University CS graduates have set a new record, finally surpassing the number of degrees earned 14 years ago.
With a 15% increase in computer science graduates (49,291 bachelor’s degrees), 2015 had the largest number of CS graduates EVER! The previous high point was over a decade ago, in 2003.
Diversity shows improvement (but far from enough)
The number of women earning bachelor’s degrees in CS increased from 7,327 to 8,629, and their representation increased from 17.05% to 17.51%. And when looking at all levels of CS degree (bachelors, masters, doctoral), the representation of women increased from 20.78% to 22.09%.
The number of CS bachelor’s degrees earned by underrepresented minorities also increased, from 7,546 to 8,718; with a slight increase in representation from 17.56% to 17.69%.
We have a long way to go
This doesn’t mean our work is over. CS is still less than 3% of all bachelor’s degrees, and only 8% of all STEM degrees. Meanwhile, 71% of all STEM occupations are in computing, accounting for 16% of all new wages in the U.S.

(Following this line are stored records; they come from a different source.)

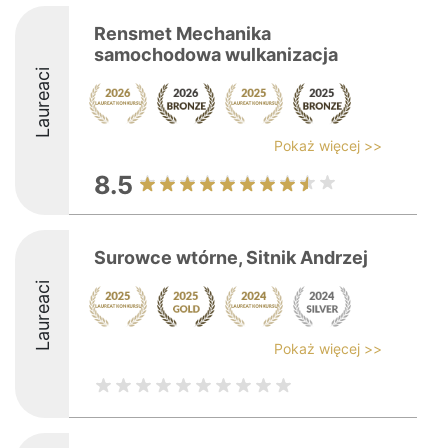
Rensmet Mechanika
samochodowa wulkanizacja
Laureaci
Pokaż więcej >>
8.5
Surowce wtórne, Sitnik Andrzej
Laureaci
Pokaż więcej >>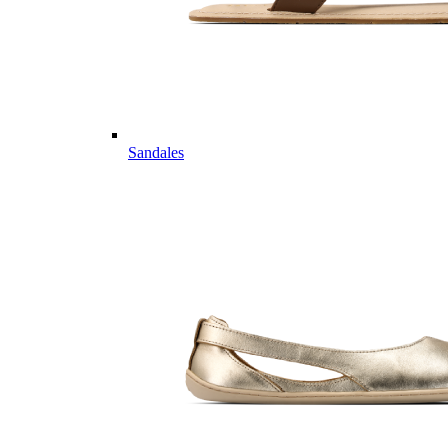
Sandales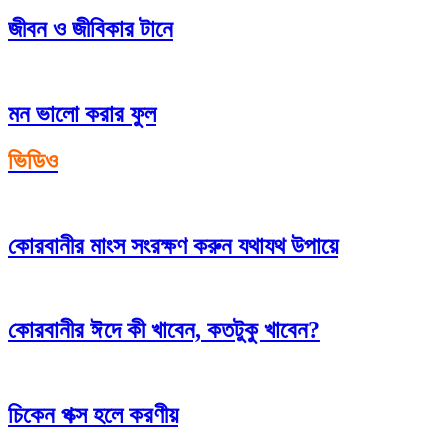
জীবন ও জীবিকার টানে
মন ভালো করার ফুল
ভিডিও
কোরবানীর মাংস সংরক্ষণ করুন যথাযথ উপায়ে
কোরবানীর ঈদে কী খাবেন, কতটুকু খাবেন?
চিকেন পক্স হলে করণীয়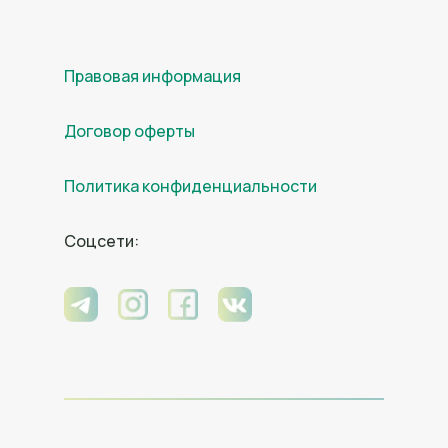
Правовая информация
Договор оферты
Политика конфиденциальности
Соцсети: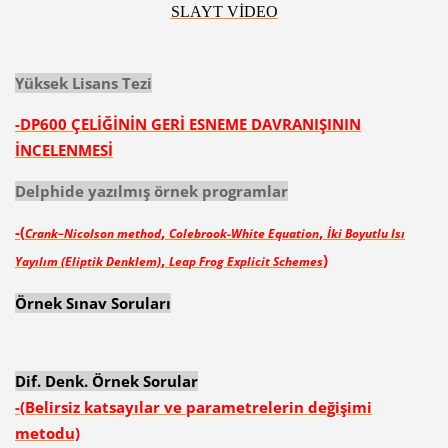
SLAYT VİDEO
Yüksek Lisans Tezi
-DP600 ÇELİĞİNİN GERİ ESNEME DAVRANIŞININ
İNCELENMESİ
Delphide yazılmış örnek programlar
-(
,
,
Crank–Nicolson method
Colebrook-White Equation
İki Boyutlu Isı
,
)
Yayılım (Eliptik Denklem)
Leap Frog Explicit Schemes
Örnek Sınav Soruları
Dif. Denk. Örnek Sorular
-(Belirsiz katsayılar ve parametrelerin değişimi
metodu)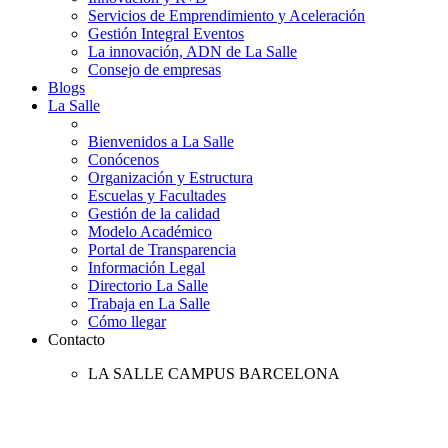
Servicios de Emprendimiento y Aceleración
Gestión Integral Eventos
La innovación, ADN de La Salle
Consejo de empresas
Blogs
La Salle
Bienvenidos a La Salle
Conócenos
Organización y Estructura
Escuelas y Facultades
Gestión de la calidad
Modelo Académico
Portal de Transparencia
Información Legal
Directorio La Salle
Trabaja en La Salle
Cómo llegar
Contacto
LA SALLE CAMPUS BARCELONA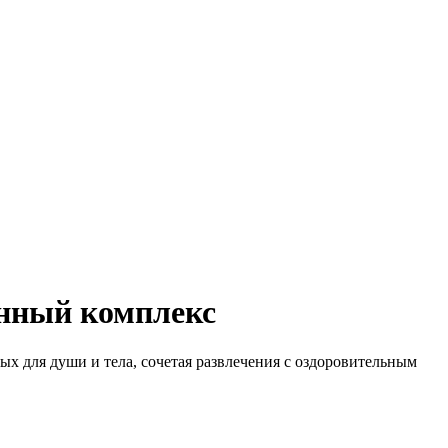
анный комплекс
х для души и тела, сочетая развлечения с оздоровительным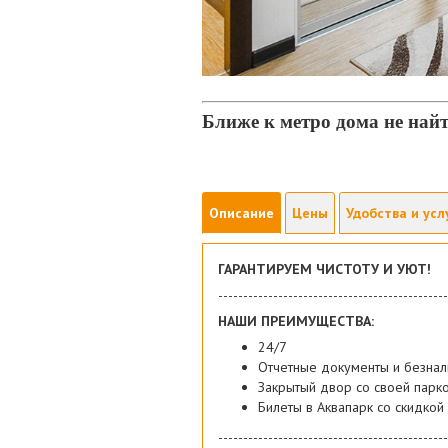
Ближе к метро дома не най
Описание
Цены
Удобства и усл
ГАРАНТИРУЕМ ЧИСТОТУ И УЮТ!
----------------------------------------------
НАШИ ПРЕИМУЩЕСТВА:
24/7
Отчетные документы и безнал
Закрытый двор со своей парк
Билеты в Аквапарк со скидкой
----------------------------------------------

Meanwhile, the number of women graduating with CS degrees is still only 2/3 of what it was in 2003. While it’s great to see improvement, women and underrepresented minorities are still grossly underrepresented in this foundational field.
The leading indicator: K-12 computer science is skyrocketing
K-12 computer science is the leading indicator of what happens in university: The College Board found that students that try AP computer science in high school are 6 times more likely to study CS in university; women are 10 times more likely; and underrepresented minorities are 7–8 times more likely (more info).
And in K-12 computer science, enrollment among youth has skyrocketed to the millions, while the high school AP course has sustained record growth and is poised to almost double with this year’s launch of the new AP CS Principles. As a result, interest in CS among students entering university is also seeing unprecedented growth.
The teacher-led movement for K-12 computer science continues, expanding teaching capacity and encouraging all students, particularly female and underrepresented minority students, to give computer science a try! Together we can change the face of computing.
Source data on university graduates in CS:
The chart for this blog was created by analyzing the 2015 NCES data. We wait until this data is available on the NSF’s WebCASPAR tool in order to filter for only public and non-profit universities; see the filters we used and our analysis of the data here.